The U.K. will adopt stringent data protection laws regardless of Brexit

Although the U.K. voted to leave the EU in June’s referendum, this doesn’t seem to have altered the government’s plan to adopt strict EU data protection laws; namely the General Data Protection Regulation (GDPR).

This Regulation will come into force on the 25 May 2018 with the aim of helping organisations and companies to understand the legal framework in the EU. There are some similarities with the U.K.’s Data Protection Act (DPA), but the new GDPR seems to be more stringent.

The Information Commissioner’s Office (ICO), the U.K.’s data protection watchdog, has noted that the U.K.’s decision to leave the EU will not affect the Regulation coming into force, and this has been confirmed by the U.K. government as well.

The GDPR was introduced with the aim of assisting businesses and services in an ever-growing digital era with a focus on the importance of having clear laws to safeguard personal information highlighted in the Regulation, and an obligation on businesses and companies to publicly disclose data breaches.

It couldn’t have come at a better time in light of the growing data breach scandals worldwide. Yahoo kept their 2014 data breach concealed for more than two years – with the GDPR, Yahoo or any other companies facing a similar breach would be legally required to publicly disclose the breach, which would include informing the ICO of the breach.

Penalties

After investigating the matter, if the ICO sufficiently finds that the company or organisation has breached its data protection obligations and responsibilities, they can impose a penalty on the company or organisation accordingly. Under the new Regulation, companies are facing “more stringent sanctions“. Currently, the ICO can impose fines of up to £500,000, but under the new EU Regulation, companies could face up to 4 per cent of their annual turnover or £16.9 million – whichever sum is greater.

Now that’s a punishment!

The EU penalties don’t distinguish between whether the data breach was as a result of a cyber-attack or a human error, and is more focused on whether or not the company or organisation breached their legal data protection obligations. Some may argue this to be unfair, as not all companies can prevent cyber-attacks from happening. However, a stronger argument stands that companies and organisations should have sufficient cybersecurity in place to prevent, or at least mitigate, the damages caused.

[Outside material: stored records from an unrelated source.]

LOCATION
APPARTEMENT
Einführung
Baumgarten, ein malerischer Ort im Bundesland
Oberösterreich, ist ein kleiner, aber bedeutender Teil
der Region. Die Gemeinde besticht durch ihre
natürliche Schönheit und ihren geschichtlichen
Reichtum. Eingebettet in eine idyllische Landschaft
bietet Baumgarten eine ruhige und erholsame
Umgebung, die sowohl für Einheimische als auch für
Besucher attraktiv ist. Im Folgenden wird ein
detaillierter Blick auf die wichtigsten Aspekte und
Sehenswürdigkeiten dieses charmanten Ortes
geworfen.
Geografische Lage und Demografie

Companies should be held responsible for their actions, and if they fail to keep their customers’/users’ data safe, they should pay the price.

It’s as simple as that.

A reason for stringent penalties

A reason for more stringent penalties could be because data breaches can affect an individual’s life far beyond the breach itself. If their personal information is stolen, cybercriminals can use that information to commit identity theft, financial fraud, and sell the information on the “dark web”. It doesn’t stop there of course: data theft can also cause long-term psychiatric damage and/or extreme distress to an individual as well.

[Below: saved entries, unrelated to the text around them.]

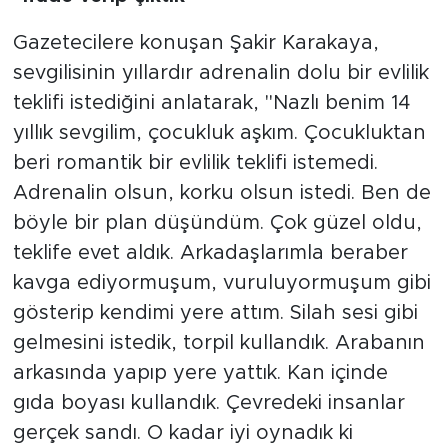
Gazetecilere konuşan Şakir Karakaya,
sevgilisinin yıllardır adrenalin dolu bir evlilik
teklifi istediğini anlatarak, "Nazlı benim 14
yıllık sevgilim, çocukluk aşkım. Çocukluktan
beri romantik bir evlilik teklifi istemedi.
Adrenalin olsun, korku olsun istedi. Ben de
böyle bir plan düşündüm. Çok güzel oldu,
teklife evet aldık. Arkadaşlarımla beraber
kavga ediyormuşum, vuruluyormuşum gibi
gösterip kendimi yere attım. Silah sesi gibi
gelmesini istedik, torpil kullandık. Arabanın
arkasında yapıp yere yattık. Kan içinde
gıda boyası kullandık. Çevredeki insanlar
gerçek sandı. O kadar iyi oynadık ki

Importance of strong cybersecurity

The GDPR is seen as a crucial tool to staying in the single market. It was introduced with the aim of universalising all data protection rules, making it easier for both businesses and consumers.

It’s also seen as a tool to remind companies and organisations of their responsibility to protect their customers’ or users’ information. Matt Hancock, the culture and digital minister, said that this is a strong move in the right direction for the government to incentivise strong cybersecurity.

It’s time for companies and organisations to buck up their cybersecurity ideas especially now governments are looking to clamp down on businesses and organisations who are being lax in their cybersecurity. This comes as part of the U.K.’s five-year cybersecurity review.

Following the implementation of the GDPR, we may well see an increase in data breaches, but this may be a false perception. The GDPR requires companies to publicly disclose their data breaches, so we may not be seeing an actual increase as such, but a perceived increase as, currently, the majority of companies may not be disclosing their data breaches at all.